Boston, Massachusetts
October 18, 1955
Sirs:
Mr. Richard is, of course, entirely right. Hairless Joe and the Lhasa Apso are brothers under the hair. It happened this way.

At the dawn of. time, one prehistoric hair ball rolled out of a cave, and soon, as was destined, met another prehistoric hairball of the opposite sex.

Soon, there were four hairballs.

The family drifted apart. One line developed first into the now extinct Bearded Herring then, eons later, there appeared on land the bewhiskered monster known as the Tyrannasaurus Gabbihayes which, in modern times, reached its finest flower in Hairless Joe.

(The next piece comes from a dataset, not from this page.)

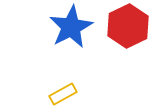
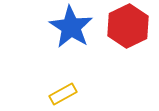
blue star: rotated 12 degrees counterclockwise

Now the other line went this way. It first evolved into the Old English Sheepfish and then, after it became amphibious it developed into the fabled Fullerbrush lizard and then, scarcely eight billion years
later, it turned up in Tibet as the Lhasa Apso (which in Tibetan means "the Hairless Joe Dog.")

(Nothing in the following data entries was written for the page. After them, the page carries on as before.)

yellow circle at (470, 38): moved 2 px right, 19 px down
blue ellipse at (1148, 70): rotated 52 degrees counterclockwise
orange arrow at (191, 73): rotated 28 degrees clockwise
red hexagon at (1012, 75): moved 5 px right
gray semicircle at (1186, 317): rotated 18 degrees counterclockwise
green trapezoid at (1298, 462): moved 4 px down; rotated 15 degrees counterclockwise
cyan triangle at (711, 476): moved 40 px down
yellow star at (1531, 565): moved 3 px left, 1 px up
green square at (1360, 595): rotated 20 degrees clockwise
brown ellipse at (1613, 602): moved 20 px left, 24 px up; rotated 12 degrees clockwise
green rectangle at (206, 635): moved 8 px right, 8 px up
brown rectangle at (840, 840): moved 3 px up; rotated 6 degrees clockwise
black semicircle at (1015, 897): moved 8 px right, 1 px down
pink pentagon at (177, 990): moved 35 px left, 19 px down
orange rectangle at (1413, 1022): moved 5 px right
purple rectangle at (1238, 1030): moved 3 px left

I hope this takes the bitterness out of the controversy.

HISTORY IN THE MAKING
Sirs:
The excellent drawing of the memorable Sandy Amoros catch in the seventh game of the 1955 World Series that appears in your October 17th issue must be a permanent display in the Baseball Hall of Fame. Would you do us and baseball this honor?
SID C. KEENER
Director
National Baseball Hall of Fame
Cooperstown, N.Y.

?SI and Artist Robert Riger are glad to contribute this bit of history to the Baseball Hall of Fame. The original drawing, suitably framed, is on its way.—ED.